• [Stored data]
------------------------------------------------------------------------
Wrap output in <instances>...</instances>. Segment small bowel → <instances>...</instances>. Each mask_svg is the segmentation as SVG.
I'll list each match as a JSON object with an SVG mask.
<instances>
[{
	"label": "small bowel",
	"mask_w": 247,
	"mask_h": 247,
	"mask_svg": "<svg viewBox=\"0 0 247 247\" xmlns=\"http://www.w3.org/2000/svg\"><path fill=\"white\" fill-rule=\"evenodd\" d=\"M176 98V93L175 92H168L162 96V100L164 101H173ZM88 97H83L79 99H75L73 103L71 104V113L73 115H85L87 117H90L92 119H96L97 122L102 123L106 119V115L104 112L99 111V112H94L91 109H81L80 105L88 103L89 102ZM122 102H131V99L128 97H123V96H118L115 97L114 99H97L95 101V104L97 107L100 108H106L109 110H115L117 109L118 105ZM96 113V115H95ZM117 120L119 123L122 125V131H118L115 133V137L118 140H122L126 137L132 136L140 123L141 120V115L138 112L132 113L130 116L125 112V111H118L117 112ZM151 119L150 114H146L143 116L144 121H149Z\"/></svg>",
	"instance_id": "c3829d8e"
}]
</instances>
------------------------------------------------------------------------
• [What to work on]
Return all of the data word for word.

• [Exercise output]
Wrap output in <instances>...</instances>. Segment small bowel → <instances>...</instances>. Each mask_svg is the segmentation as SVG.
I'll list each match as a JSON object with an SVG mask.
<instances>
[{
	"label": "small bowel",
	"mask_w": 247,
	"mask_h": 247,
	"mask_svg": "<svg viewBox=\"0 0 247 247\" xmlns=\"http://www.w3.org/2000/svg\"><path fill=\"white\" fill-rule=\"evenodd\" d=\"M176 98V93L175 92H168L162 96V100L164 101H173ZM88 97H83L79 99H75L73 103L71 104V113L73 115H85L87 117H90L92 119H96L97 122L102 123L106 119V115L104 112L99 111V112H94L91 109H81L80 105L88 103L89 102ZM122 102H131V99L128 97H123V96H118L115 97L114 99H97L95 101V104L97 107L100 108H106L109 110H115L117 109L118 105ZM96 113V115H95ZM117 120L119 123L122 125V131H118L115 133V137L118 140H122L126 137L132 136L140 123L141 120V115L138 112L132 113L130 116L125 112V111H118L117 112ZM151 119L150 114H146L143 116L144 121H149Z\"/></svg>",
	"instance_id": "c3829d8e"
}]
</instances>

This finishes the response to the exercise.